YOUR OBJECTIVE
Lines before the one containing "MALLORCA LIve FESTIVAL" are excluded; print that line and every line after it through the end of the material below, exactly.

RECORDS SUPPLIED
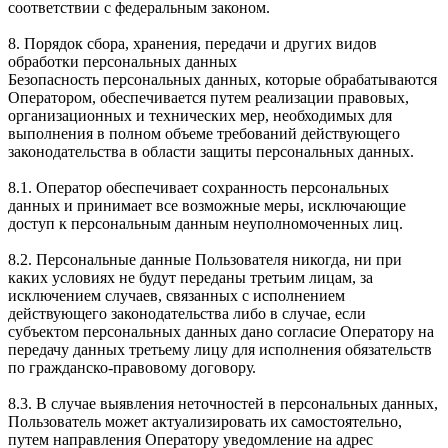
соответствии с федеральным законом.
8. Порядок сбора, хранения, передачи и других видов
обработки персональных данных
Безопасность персональных данных, которые обрабатываются
Оператором, обеспечивается путем реализации правовых,
организационных и технических мер, необходимых для
выполнения в полном объеме требований действующего
законодательства в области защиты персональных данных.
8.1. Оператор обеспечивает сохранность персональных
данных и принимает все возможные меры, исключающие
доступ к персональным данным неуполномоченных лиц.
8.2. Персональные данные Пользователя никогда, ни при
каких условиях не будут переданы третьим лицам, за
исключением случаев, связанных с исполнением
действующего законодательства либо в случае, если
субъектом персональных данных дано согласие Оператору на
передачу данных третьему лицу для исполнения обязательств
по гражданско-правовому договору.
8.3. В случае выявления неточностей в персональных данных,
Пользователь может актуализировать их самостоятельно,
путем направления Оператору уведомление на адрес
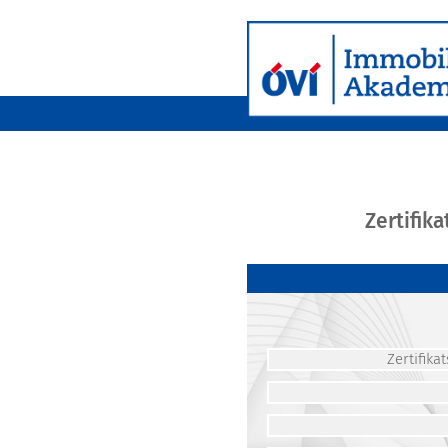
Zertifik
Zertifik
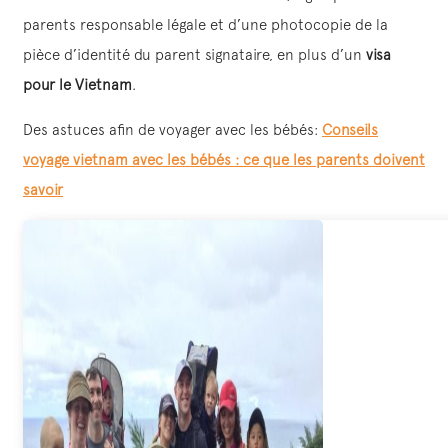
parents responsable légale et d’une photocopie de la
pièce d’identité du parent signataire, en plus d’un
visa
pour le Vietnam
.
Des astuces afin de voyager avec les bébés:
Conseils
voyage vietnam avec les bébés : ce que les parents doivent
savoir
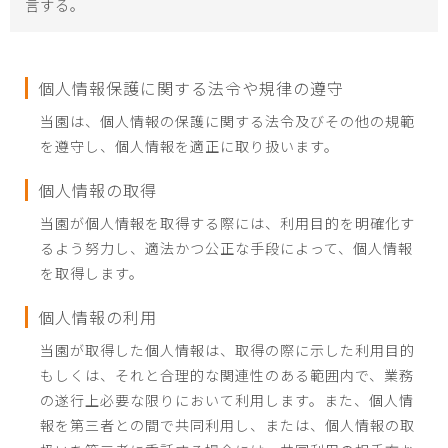
言する。
個人情報保護に関する法令や規律の遵守
当園は、個人情報の保護に関する法令及びその他の規範
を遵守し、個人情報を適正に取り扱います。
個人情報の取得
当園が個人情報を取得する際には、利用目的を明確化す
るよう努力し、適法かつ公正な手段によって、個人情報
を取得します。
個人情報の利用
当園が取得した個人情報は、取得の際に示した利用目的
もしくは、それと合理的な関連性のある範囲内で、業務
の遂行上必要な限りにおいて利用します。また、個人情
報を第三者との間で共同利用し、または、個人情報の取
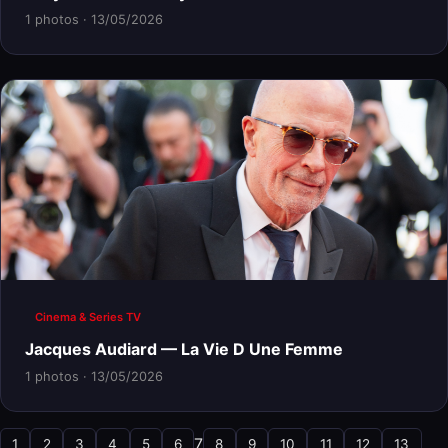
1 photos · 13/05/2026
Cinema & Series TV
Jacques Audiard — La Vie D Une Femme
1 photos · 13/05/2026
7
1
2
3
4
5
6
8
9
10
11
12
13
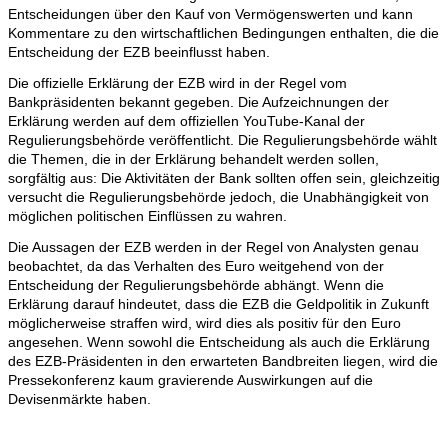
Entscheidungen über den Kauf von Vermögenswerten und kann
Kommentare zu den wirtschaftlichen Bedingungen enthalten, die die
Entscheidung der EZB beeinflusst haben.
Die offizielle Erklärung der EZB wird in der Regel vom
Bankpräsidenten bekannt gegeben. Die Aufzeichnungen der
Erklärung werden auf dem offiziellen YouTube-Kanal der
Regulierungsbehörde veröffentlicht. Die Regulierungsbehörde wählt
die Themen, die in der Erklärung behandelt werden sollen,
sorgfältig aus: Die Aktivitäten der Bank sollten offen sein, gleichzeitig
versucht die Regulierungsbehörde jedoch, die Unabhängigkeit von
möglichen politischen Einflüssen zu wahren.
Die Aussagen der EZB werden in der Regel von Analysten genau
beobachtet, da das Verhalten des Euro weitgehend von der
Entscheidung der Regulierungsbehörde abhängt. Wenn die
Erklärung darauf hindeutet, dass die EZB die Geldpolitik in Zukunft
möglicherweise straffen wird, wird dies als positiv für den Euro
angesehen. Wenn sowohl die Entscheidung als auch die Erklärung
des EZB-Präsidenten in den erwarteten Bandbreiten liegen, wird die
Pressekonferenz kaum gravierende Auswirkungen auf die
Devisenmärkte haben.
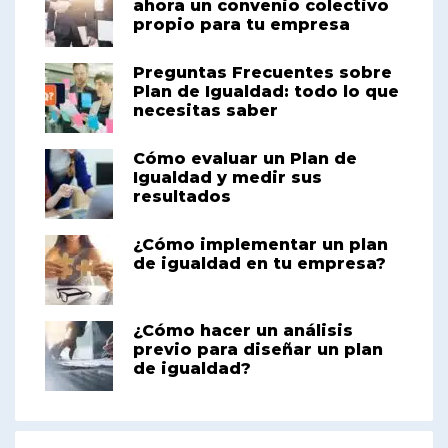
ahora un convenio colectivo
propio para tu empresa
Preguntas Frecuentes sobre
Plan de Igualdad: todo lo que
necesitas saber
Cómo evaluar un Plan de
Igualdad y medir sus
resultados
¿Cómo implementar un plan
de igualdad en tu empresa?
¿Cómo hacer un análisis
previo para diseñar un plan
de igualdad?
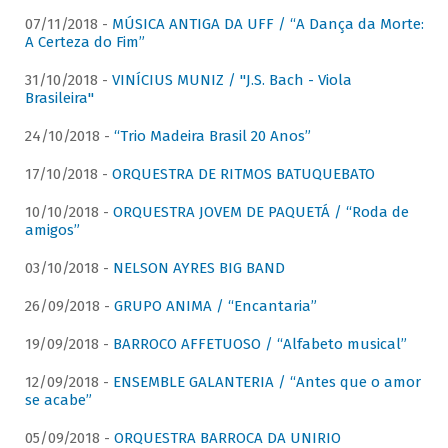
07/11/2018 -
MÚSICA ANTIGA DA UFF / “A Dança da Morte:
A Certeza do Fim”
31/10/2018 -
VINÍCIUS MUNIZ / "J.S. Bach - Viola
Brasileira"
24/10/2018 -
“Trio Madeira Brasil 20 Anos”
17/10/2018 -
ORQUESTRA DE RITMOS BATUQUEBATO
10/10/2018 -
ORQUESTRA JOVEM DE PAQUETÁ / “Roda de
amigos”
03/10/2018 -
NELSON AYRES BIG BAND
26/09/2018 -
GRUPO ANIMA / “Encantaria”
19/09/2018 -
BARROCO AFFETUOSO / “Alfabeto musical”
12/09/2018 -
ENSEMBLE GALANTERIA / “Antes que o amor
se acabe”
05/09/2018 -
ORQUESTRA BARROCA DA UNIRIO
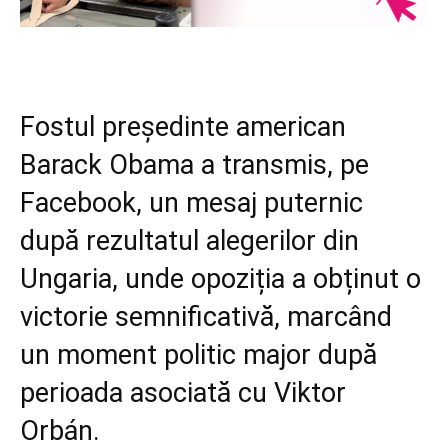
Fostul președinte american
Barack Obama a transmis, pe
Facebook, un mesaj puternic
după rezultatul alegerilor din
Ungaria, unde opoziția a obținut o
victorie semnificativă, marcând
un moment politic major după
perioada asociată cu Viktor
Orbán.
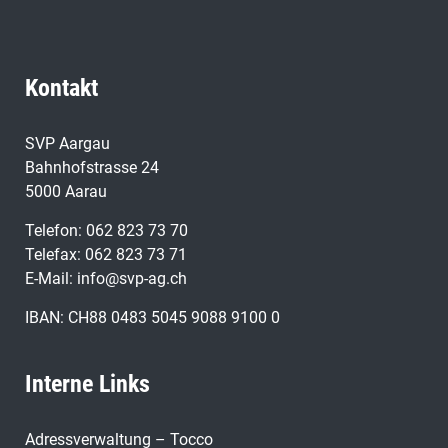
Kontakt
SVP Aargau
Bahnhofstrasse 24
5000 Aarau
Telefon: 062 823 73 70
Telefax: 062 823 73 71
E-Mail: info@svp-ag.ch
IBAN: CH88 0483 5045 9088 9100 0
Interne Links
Adressverwaltung – Tocco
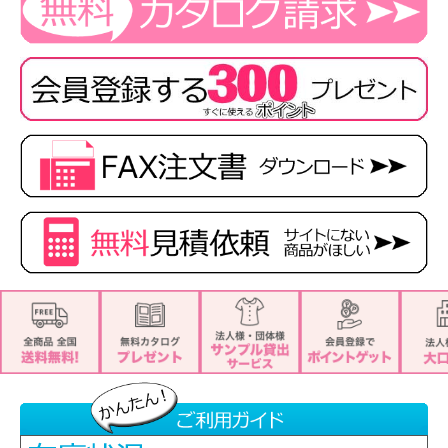
・透け防止
・吸汗・速乾
・UVカット効果
・制菌防臭
・ストレッチ素材
・ホームクリーニング
※取り寄せ商品、在庫有無、納期後日連絡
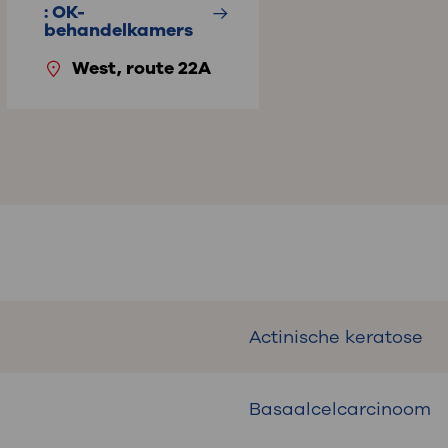
: OK-
behandelkamers
West, route 22A
Actinische keratose
Basaalcelcarcinoom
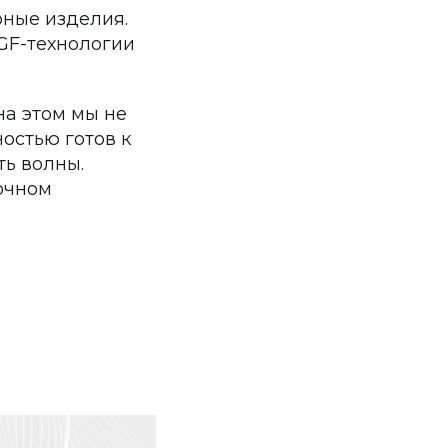
рные изделия.
GF-технологии
на этом мы не
остью готов к
ть волны.
очном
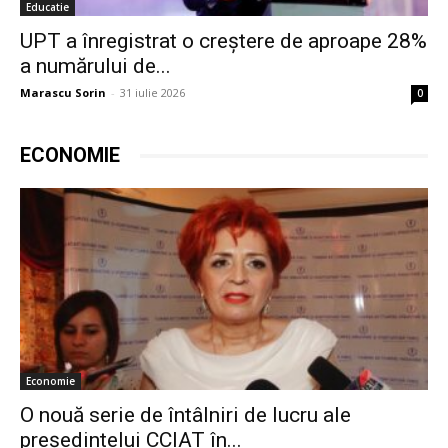
Educatie
UPT a înregistrat o creștere de aproape 28%
a numărului de...
Marascu Sorin
-
31 iulie 2026
0
ECONOMIE
Economie
O nouă serie de întâlniri de lucru ale
președintelui CCIAT în...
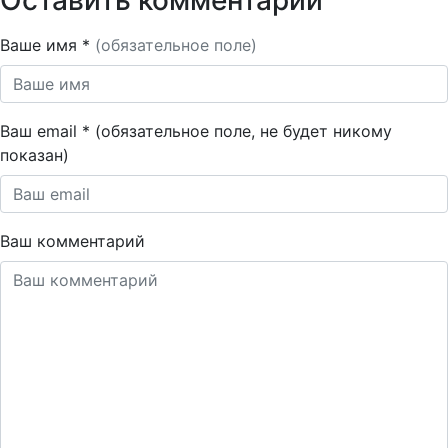
Ваше имя *
(обязательное поле)
Ваш email * (обязательное поле, не будет никому
показан)
Ваш комментарий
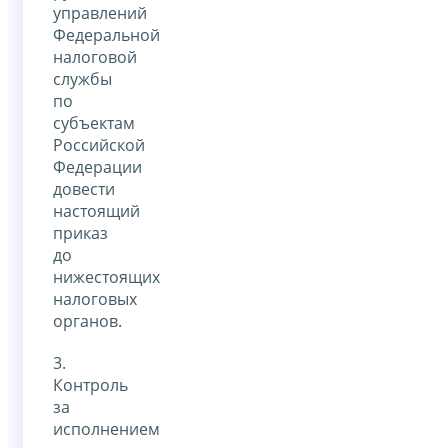
управлений
Федеральной
налоговой
службы
по
субъектам
Российской
Федерации
довести
настоящий
приказ
до
нижестоящих
налоговых
органов.
3.
Контроль
за
исполнением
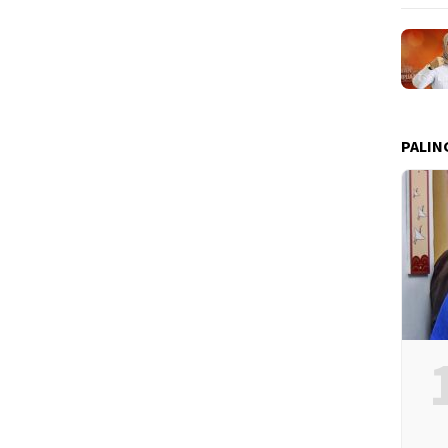
PALIN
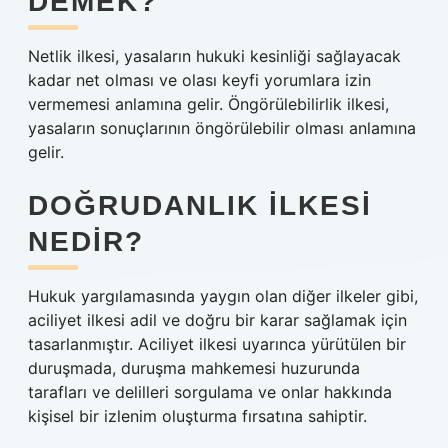
DEMEK?
Netlik ilkesi, yasaların hukuki kesinliği sağlayacak
kadar net olması ve olası keyfi yorumlara izin
vermemesi anlamına gelir. Öngörülebilirlik ilkesi,
yasaların sonuçlarının öngörülebilir olması anlamına
gelir.
DOĞRUDANLIK ILKESI
NEDIR?
Hukuk yargılamasında yaygın olan diğer ilkeler gibi,
aciliyet ilkesi adil ve doğru bir karar sağlamak için
tasarlanmıştır. Aciliyet ilkesi uyarınca yürütülen bir
duruşmada, duruşma mahkemesi huzurunda
tarafları ve delilleri sorgulama ve onlar hakkında
kişisel bir izlenim oluşturma fırsatına sahiptir.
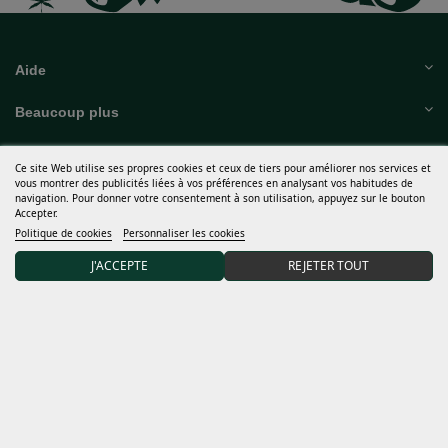
Aide
Beaucoup plus
Mon compte
Ce site Web utilise ses propres cookies et ceux de tiers pour améliorer nos services et
vous montrer des publicités liées à vos préférences en analysant vos habitudes de
Termes et conditions
navigation. Pour donner votre consentement à son utilisation, appuyez sur le bouton
Accepter.
Politique de cookies
Personnaliser les cookies
Découvrir Sweet Seeds®
J'ACCEPTE
REJETER TOUT
Distributeurs et grows
Abonnez-vous à notre newsletter et recevez 15 % de
RÉDUCTION sur votre première commande
J'accepte les
conditions générales
et la
politique de confidentialité
Responsable du traitement : Sweet Seeds, S.L. La finalité du traitement est d'informer les abonnés des
nouveaux produits et services. Base juridique : consentement sans équivoque lorsque vous nous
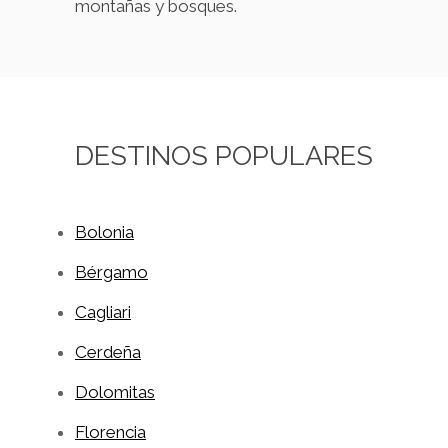
montañas y bosques.
DESTINOS POPULARES
Bolonia
Bérgamo
Cagliari
Cerdeña
Dolomitas
Florencia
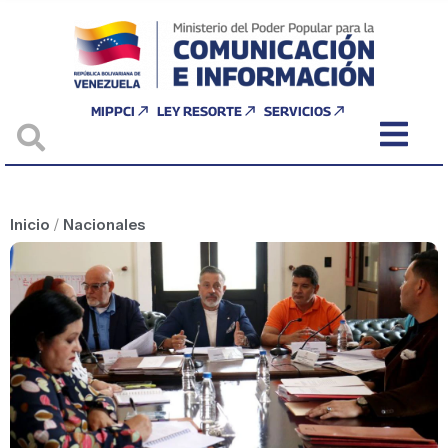
MIPPCI
LEY RESORTE
SERVICIOS
Inicio
/
Nacionales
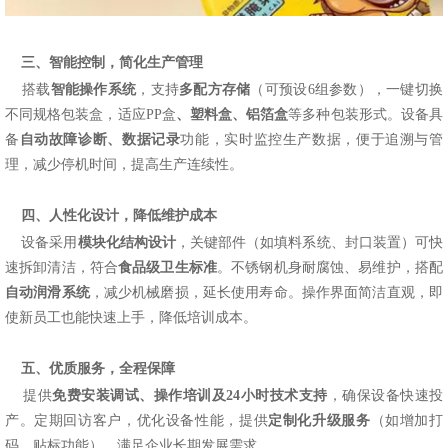
三、智能控制，简化生产管理
搭载
智能操作系统
，支持
多配方存储
（可预设
6
组参数），一键切换
不同规格包装盒，适应
PP盒
、塑料盒、铝箔
盒
等多种包装形式。设备具
备
自动故障诊断、数据记录
功能，实时监控生产数据，便于追溯与管
理，减少停机时间，提高生产连续性。
四、人性化设计，降低维护成本
设备采用
模块化结构设计
，关键部件（如填料系统、封口装置）可快
速拆卸清洁，符合
食品级卫生标准
。不锈钢机身耐腐蚀、易维护，搭配
自动润滑系统
，减少机械磨损，延长使用寿命。操作界面简洁直观，即
使新员工也能快速上手，降低培训成本。
五、优质服务，全程保障
提供
免费安装调试、操作培训及
24小时技术支持
，确保设备快速投
产。定期回访客户，优化设备性能，提供
定制化升级服务
（如增加打
码、贴标功能），满足企业长期发展需求。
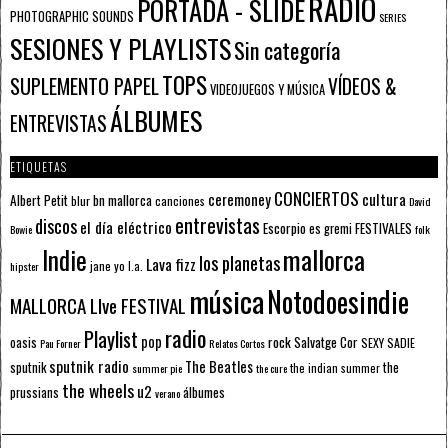
RADIO
PORTADA - SLIDE
PHOTOGRAPHIC SOUNDS
SERIES
SESIONES Y PLAYLISTS
Sin categoría
TOPS
SUPLEMENTO PAPEL
VÍDEOS &
VIDEOJUEGOS Y MÚSICA
ÁLBUMES
ENTREVISTAS
ETIQUETAS
CONCIERTOS
ceremoney
cultura
Albert Petit
bn mallorca
blur
canciones
David
entrevistas
discos
el día eléctrico
Escorpio
FESTIVALES
es gremi
Bowie
folk
mallorca
Indie
los planetas
Lava fizz
jane yo
l.a.
hipster
música
Notodoesindie
MALLORCA LIve FESTIVAL
radio
Playlist
pop
rock
Salvatge Cor
oasis
SEXY SADIE
Pau Forner
Relatos Cortos
sputnik radio
The Beatles
sputnik
the
the indian summer
summer pie
the cure
the wheels
u2
álbumes
prussians
verano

RESPONSE TO THE TASK
MALLORCA LIve FESTIVAL
radio
Playlist
pop
rock
Salvatge Cor
oasis
SEXY SADIE
Pau Forner
Relatos Cortos
sputnik radio
The Beatles
sputnik
the
the indian summer
summer pie
the cure
the wheels
u2
álbumes
prussians
verano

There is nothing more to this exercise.